> **What the task requires**: Beginning with the line where "Segment: right lung" appears, retype every remaining line of the data below, both the first and last included.

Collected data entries
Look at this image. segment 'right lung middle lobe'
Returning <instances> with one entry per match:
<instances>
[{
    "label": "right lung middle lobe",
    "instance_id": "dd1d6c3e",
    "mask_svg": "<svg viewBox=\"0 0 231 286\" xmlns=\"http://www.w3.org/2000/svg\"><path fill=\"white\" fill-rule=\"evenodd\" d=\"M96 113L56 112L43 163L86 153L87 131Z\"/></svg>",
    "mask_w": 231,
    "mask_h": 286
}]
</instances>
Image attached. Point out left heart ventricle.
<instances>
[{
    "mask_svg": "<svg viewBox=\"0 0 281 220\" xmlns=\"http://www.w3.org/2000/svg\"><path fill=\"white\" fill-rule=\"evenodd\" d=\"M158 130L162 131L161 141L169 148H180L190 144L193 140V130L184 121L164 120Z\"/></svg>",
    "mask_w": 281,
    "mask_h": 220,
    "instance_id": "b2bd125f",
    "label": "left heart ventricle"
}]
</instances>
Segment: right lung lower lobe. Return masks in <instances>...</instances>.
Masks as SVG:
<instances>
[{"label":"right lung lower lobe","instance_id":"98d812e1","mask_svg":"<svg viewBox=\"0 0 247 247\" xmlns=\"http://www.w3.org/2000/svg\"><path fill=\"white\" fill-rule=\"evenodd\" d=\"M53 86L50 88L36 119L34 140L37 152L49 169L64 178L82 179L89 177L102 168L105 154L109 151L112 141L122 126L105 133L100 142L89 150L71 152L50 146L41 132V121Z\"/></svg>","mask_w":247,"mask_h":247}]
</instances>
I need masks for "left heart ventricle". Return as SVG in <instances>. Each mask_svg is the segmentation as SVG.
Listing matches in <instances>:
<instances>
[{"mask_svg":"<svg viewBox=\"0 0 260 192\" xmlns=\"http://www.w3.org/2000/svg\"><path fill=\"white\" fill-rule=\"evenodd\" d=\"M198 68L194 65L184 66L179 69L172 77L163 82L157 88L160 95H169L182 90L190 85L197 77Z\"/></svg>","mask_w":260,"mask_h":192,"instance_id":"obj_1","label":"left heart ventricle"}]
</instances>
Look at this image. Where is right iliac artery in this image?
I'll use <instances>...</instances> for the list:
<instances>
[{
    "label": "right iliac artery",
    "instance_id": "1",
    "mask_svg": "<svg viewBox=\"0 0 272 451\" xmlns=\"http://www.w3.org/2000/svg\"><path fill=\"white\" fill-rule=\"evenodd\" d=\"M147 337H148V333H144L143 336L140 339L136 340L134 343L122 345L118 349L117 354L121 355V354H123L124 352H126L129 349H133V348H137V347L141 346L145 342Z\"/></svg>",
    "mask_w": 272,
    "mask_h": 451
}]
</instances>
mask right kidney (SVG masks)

> **Completed exercise**:
Segment: right lung lower lobe. Return masks in <instances>...</instances>.
Masks as SVG:
<instances>
[{"label":"right lung lower lobe","instance_id":"98d812e1","mask_svg":"<svg viewBox=\"0 0 247 247\" xmlns=\"http://www.w3.org/2000/svg\"><path fill=\"white\" fill-rule=\"evenodd\" d=\"M53 86L50 88L36 119L34 140L37 152L49 169L64 178L82 179L89 177L102 168L105 154L109 151L112 141L122 126L105 133L100 142L89 150L71 152L50 146L41 132V121Z\"/></svg>","mask_w":247,"mask_h":247}]
</instances>
I need masks for "left heart ventricle". Return as SVG in <instances>. Each mask_svg is the segmentation as SVG.
Listing matches in <instances>:
<instances>
[{"mask_svg":"<svg viewBox=\"0 0 260 192\" xmlns=\"http://www.w3.org/2000/svg\"><path fill=\"white\" fill-rule=\"evenodd\" d=\"M198 68L194 65L184 66L179 69L172 77L163 82L157 88L160 95H169L182 90L190 85L197 77Z\"/></svg>","mask_w":260,"mask_h":192,"instance_id":"obj_1","label":"left heart ventricle"}]
</instances>
Look at this image. Where is right iliac artery in this image?
I'll use <instances>...</instances> for the list:
<instances>
[{
    "label": "right iliac artery",
    "instance_id": "1",
    "mask_svg": "<svg viewBox=\"0 0 272 451\" xmlns=\"http://www.w3.org/2000/svg\"><path fill=\"white\" fill-rule=\"evenodd\" d=\"M147 337H148V333H144L143 336L140 339L136 340L134 343L122 345L118 349L117 354L121 355V354H123L124 352H126L129 349H133V348H137V347L141 346L145 342Z\"/></svg>",
    "mask_w": 272,
    "mask_h": 451
}]
</instances>
mask right kidney (SVG masks)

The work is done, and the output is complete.